Coventry University is training the cyber-security experts of the future in its ethical hacking laboratory. Danny Palmer speaks to senior lecturer Dr Siraj Shaikh to find out how
Part of that change of mind-set comes from taking into account the fact that it's impossible to defend against every single cyber-attack, which means systems need to be built in a way that allows data to be recovered post-attack, and with a means to track the cybercriminals who broke in.
"What needs to happen is we need to design our systems in a way we can at least salvage sensitive data, salvage some level of service and then be able to track back to attackers or sources of compromise so we can then address that," Shaikh argued.
"And that just requires, once again, a lot of good, skilled people to think about good design, good monitoring systems, and good forensics in order to allow us to be able to prosecute people who are responsible for this."
One of the biggest challenges facing those tasked with tackling cybercrime is that it's ever-changing, with hackers able to break into systems using new techniques with alarming regularity. But according to Shaikh, the University of Coventry takes this into account and he even uses real-world case studies to demonstrate the need for students to develop their skills.
"In terms of our teaching methods, we do two things; the first is we do a lot case study analysis from the real world and ask students to delve into that in terms of the technology and policy," he explained.
"Not a week goes by without a story about privacy or security, which is fantastic for me because I can take those news stories - and a lot of the technological details that emerge from that - to students and say ‘Look, this is what's happened recently, out in the in the real world, it's having real impact'.
"That's very useful, we need to get students from very early on to focus on problems in the real world," he added.
Shaikh also points out that the "ethical" nature of ethical hacking forms a hugely important focus, with students required to take in other factors aside from just security itself.

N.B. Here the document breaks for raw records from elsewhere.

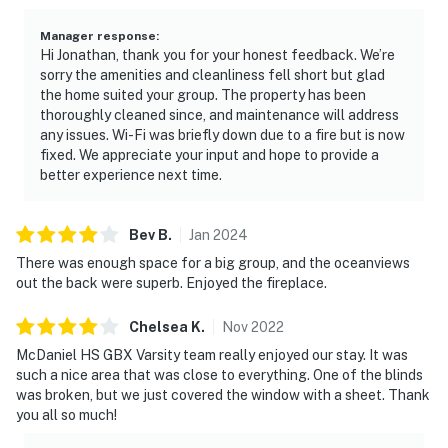
Manager response
:
Hi Jonathan, thank you for your honest feedback. We’re
sorry the amenities and cleanliness fell short but glad
the home suited your group. The property has been
thoroughly cleaned since, and maintenance will address
any issues. Wi-Fi was briefly down due to a fire but is now
fixed. We appreciate your input and hope to provide a
better experience next time.
Bev
B
.
Jan
2024
There was enough space for a big group, and the oceanviews
out the back were superb. Enjoyed the fireplace.
Chelsea
K
.
Nov
2022
McDaniel HS GBX Varsity team really enjoyed our stay. It was
such a nice area that was close to everything. One of the blinds
was broken, but we just covered the window with a sheet. Thank
you all so much!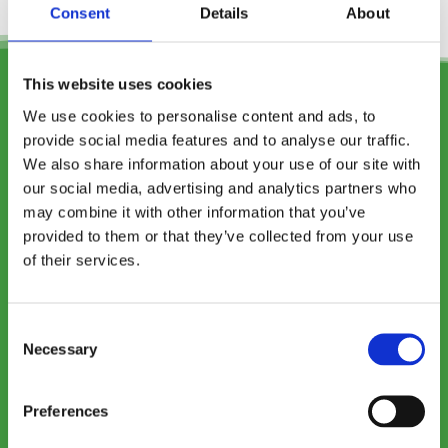
Consent
Details
About
This website uses cookies
We use cookies to personalise content and ads, to
provide social media features and to analyse our traffic.
We also share information about your use of our site with
our social media, advertising and analytics partners who
may combine it with other information that you’ve
provided to them or that they’ve collected from your use
of their services.
Specialist Oral Surgery
and Implantology
Consent
Practice
Necessary
Selection
Preferences
SPECIALIST DENTAL SERVICES. NOBEL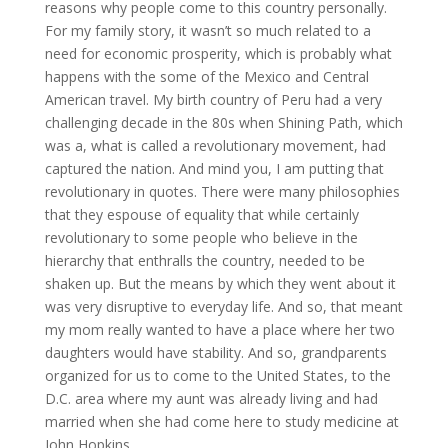
reasons why people come to this country personally.
For my family story, it wasn’t so much related to a
need for economic prosperity, which is probably what
happens with the some of the Mexico and Central
American travel. My birth country of Peru had a very
challenging decade in the 80s when Shining Path, which
was a, what is called a revolutionary movement, had
captured the nation. And mind you, I am putting that
revolutionary in quotes. There were many philosophies
that they espouse of equality that while certainly
revolutionary to some people who believe in the
hierarchy that enthralls the country, needed to be
shaken up. But the means by which they went about it
was very disruptive to everyday life. And so, that meant
my mom really wanted to have a place where her two
daughters would have stability. And so, grandparents
organized for us to come to the United States, to the
D.C. area where my aunt was already living and had
married when she had come here to study medicine at
John Hopkins.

"We have a focus on multi-disciplining on aspects of security. I always say this to my students, in ethical hacking for example, the ethical element comes first. The idea is to acknowledge our policy, legal, economic factors that affect security," he explained, adding that in that way, there's already change coming in the industry.
"And so the idea is for students to know how we respond to this. And I think that's changed as well; there's a call by the industry for better policy, better legislation, and I think as students see a lot of these emerging cases, they'll be able to appreciate the current trends and the recent issues that are there in the industry."
The answer to the conundrum of how to train and recruit more cyber-security experts, Shaikh told Computing, is just down to giving it a high profile, making people conscious of the fact cyber-security is about more than just everyday products like PCs and tablets.
"We need to make people aware that computing, computer science, and technology generally, is not just about mobile phones and consumer gadgets. It's about critical infrastructure, transport, for example, power grids, healthcare, where there's a big use and redesigning of how electronics, data and so on are used.
"We need to grow awareness around a lot of these roles in future - whether it's civil engineers, doctors, agriculturalists and farmers - they would have to be aware around issues to do with privacy and security."